## [Task details]
All entries must be repeated exactly. No picture should appear in the result.
..........
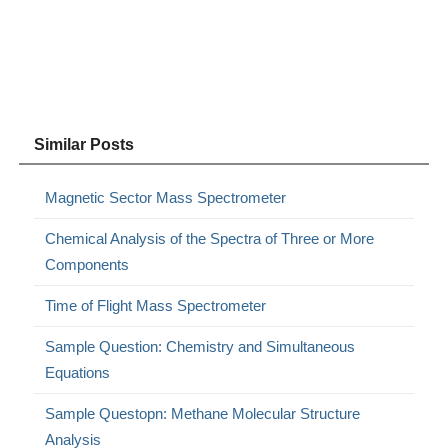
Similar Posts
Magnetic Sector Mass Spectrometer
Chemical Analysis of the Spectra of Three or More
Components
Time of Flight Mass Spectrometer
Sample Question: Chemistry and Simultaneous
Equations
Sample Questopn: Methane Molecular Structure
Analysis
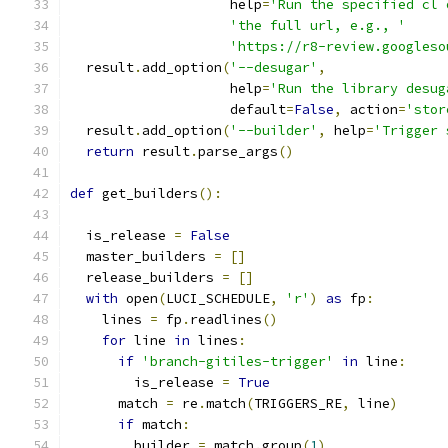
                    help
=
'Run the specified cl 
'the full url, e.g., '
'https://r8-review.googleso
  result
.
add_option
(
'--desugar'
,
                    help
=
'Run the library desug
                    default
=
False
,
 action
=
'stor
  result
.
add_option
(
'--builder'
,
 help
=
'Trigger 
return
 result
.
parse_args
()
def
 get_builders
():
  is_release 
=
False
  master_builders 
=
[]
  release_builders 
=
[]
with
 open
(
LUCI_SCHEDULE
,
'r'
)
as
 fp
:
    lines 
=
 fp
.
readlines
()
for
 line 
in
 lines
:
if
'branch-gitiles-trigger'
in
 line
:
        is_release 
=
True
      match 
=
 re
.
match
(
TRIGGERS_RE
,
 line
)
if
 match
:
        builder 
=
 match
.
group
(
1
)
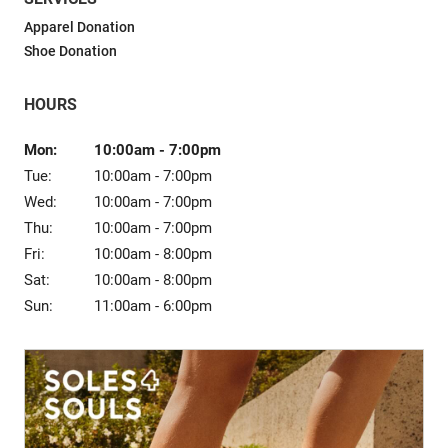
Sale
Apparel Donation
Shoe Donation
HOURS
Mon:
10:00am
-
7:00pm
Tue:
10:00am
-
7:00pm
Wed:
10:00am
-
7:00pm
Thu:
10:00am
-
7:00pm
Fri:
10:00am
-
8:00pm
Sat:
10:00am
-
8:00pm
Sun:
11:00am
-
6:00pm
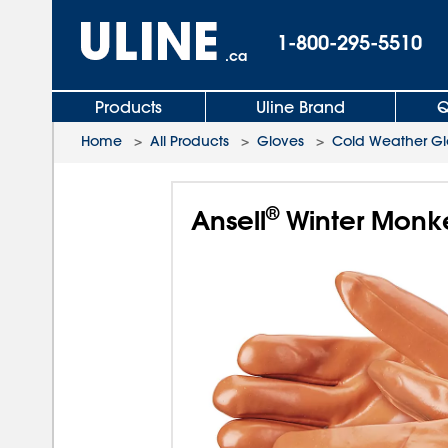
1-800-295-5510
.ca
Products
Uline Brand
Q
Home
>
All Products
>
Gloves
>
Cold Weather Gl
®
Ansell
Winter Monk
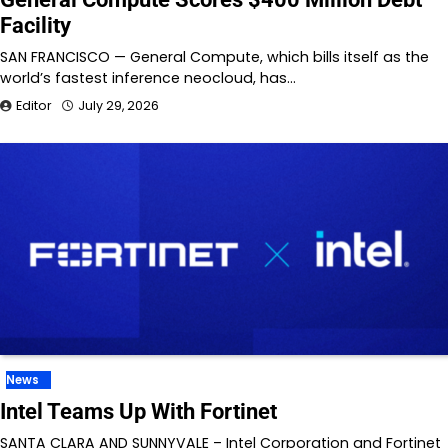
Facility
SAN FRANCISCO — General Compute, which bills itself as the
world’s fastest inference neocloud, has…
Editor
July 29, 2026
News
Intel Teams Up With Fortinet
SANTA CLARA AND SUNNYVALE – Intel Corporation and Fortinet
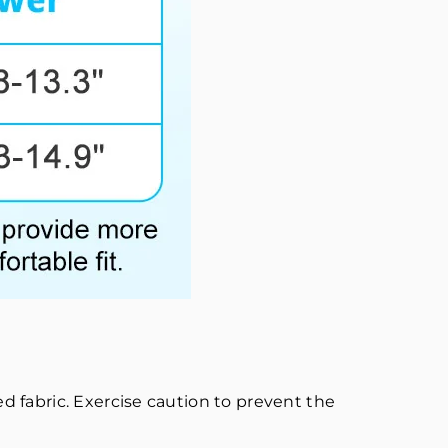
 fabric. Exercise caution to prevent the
..........
## [Exercise result]
Similar Posts
Magnetic Sector Mass Spectrometer
Chemical Analysis of the Spectra of Three or More
Components
Time of Flight Mass Spectrometer
Sample Question: Chemistry and Simultaneous
Equations
Sample Questopn: Methane Molecular Structure
Analysis
                    help
=
'Run the specified cl 
'the full url, e.g., '
'https://r8-review.googleso
  result
.
add_option
(
'--desugar'
,
                    help
=
'Run the library desug
                    default
=
False
,
 action
=
'stor
  result
.
add_option
(
'--builder'
,
 help
=
'Trigger 
return
 result
.
parse_args
()
def
 get_builders
():
  is_release 
=
False
  master_builders 
=
[]
  release_builders 
=
[]
with
 open
(
LUCI_SCHEDULE
,
'r'
)
as
 fp
:
    lines 
=
 fp
.
readlines
()
for
 line 
in
 lines
:
if
'branch-gitiles-trigger'
in
 line
:
        is_release 
=
True
      match 
=
 re
.
match
(
TRIGGERS_RE
,
 line
)
if
 match
:
        builder 
=
 match
.
group
(
1
)
Sale
Apparel Donation
Shoe Donation
HOURS
Mon:
10:00am
-
7:00pm
Tue:
10:00am
-
7:00pm
Wed:
10:00am
-
7:00pm
Thu:
10:00am
-
7:00pm
Fri:
10:00am
-
8:00pm
Sat:
10:00am
-
8:00pm
Sun:
11:00am
-
6:00pm
1-800-295-5510
.ca
Products
Uline Brand
Q
Home
>
All Products
>
Gloves
>
Cold Weather Gl
®
Ansell
Winter Monk
Facility
SAN FRANCISCO — General Compute, which bills itself as the
world’s fastest inference neocloud, has…
Editor
July 29, 2026
News
Intel Teams Up With Fortinet
SANTA CLARA AND SUNNYVALE – Intel Corporation and Fortinet
 fabric. Exercise caution to prevent the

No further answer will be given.